Favourite day of the year

What we do at Christmas becomes tradition, repeated annually, ingrained, anticipated, and then ultimately recreated by our children, in our memory.


It’s December. It’s no longer “too early”. The Tinsel Police have been packed off on compulsory leave, and at last we can officially utter the C-word without being attacked by a mob of grousing grinches.

It’s Christmas! Christmas, Christmas, Christmas! A friend was saying recently how he hated Christmas, what a waste of time it was, how bad the shutdown was for the economy. Yes, sure, he and his wife would buy their boys presents, they’d have a fish braai and swim all afternoon, but frankly it was like any other summer braai, he said. Yet it’s not, because it’s Christmas.
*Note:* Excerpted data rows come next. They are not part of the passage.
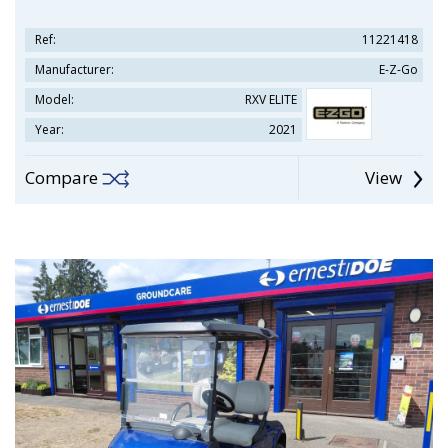
Ref:
11221418
Manufacturer:
E-Z-Go
Model:
RXV ELITE
Year:
2021
Compare
View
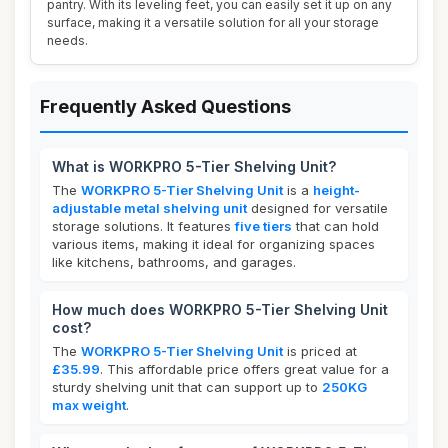
pantry. With its leveling feet, you can easily set it up on any
surface, making it a versatile solution for all your storage
needs.
Frequently Asked Questions
What is WORKPRO 5-Tier Shelving Unit?
The
WORKPRO 5-Tier Shelving Unit
is a
height-
adjustable metal shelving unit
designed for versatile
storage solutions. It features
five tiers
that can hold
various items, making it ideal for organizing spaces
like kitchens, bathrooms, and garages.
How much does WORKPRO 5-Tier Shelving Unit
cost?
The
WORKPRO 5-Tier Shelving Unit
is priced at
£35.99
. This affordable price offers great value for a
sturdy shelving unit that can support up to
250KG
max weight
.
Nobody can cancel it or declare themselves busy at the last minute, or suddenly have to go to the office, or say they forgot. Be it secular or awash with carols and nativities, I adore Christmas. I have since I was a child, since my sister and I took it in turns to open the windows on our advent calendar.

Each day revealed a picture of miniature perfection – a star, a robin, a teddy bear – and I marvelled that anyone could paint so small. I loved it all, from the moment I awoke on Christmas morning with my dad’s old safari sock at the end of my bed filled with an orange, nuts, a cracker, a shiny coin, a banana in the heel, the Quality Streets my parents didn’t like…

There was merry church, mince pies, an all-afternoon dinner with my mum’s “waifs and strays” as guests, and visits from friends until the night, when we’d laze around replete and happy, with nowhere pressing to go and nothing needing to be done, knowing it would all happen again next year, this one wondrous day when everyone tried to be their best self.

And that, I think, is the crucial difference: everyone putting in the effort. Strangers say hello and wish each other well, because everybody knows it’s a special day. Even those working in essential services do so with a smile, wearing tinsel crowns, and the people they meet are uncommonly grateful.

What we do at Christmas becomes tradition, repeated annually, ingrained, anticipated, and then ultimately recreated by our children, in our memory. And yes, that includes a fish braai, rendered forever golden simply because it was Christmas.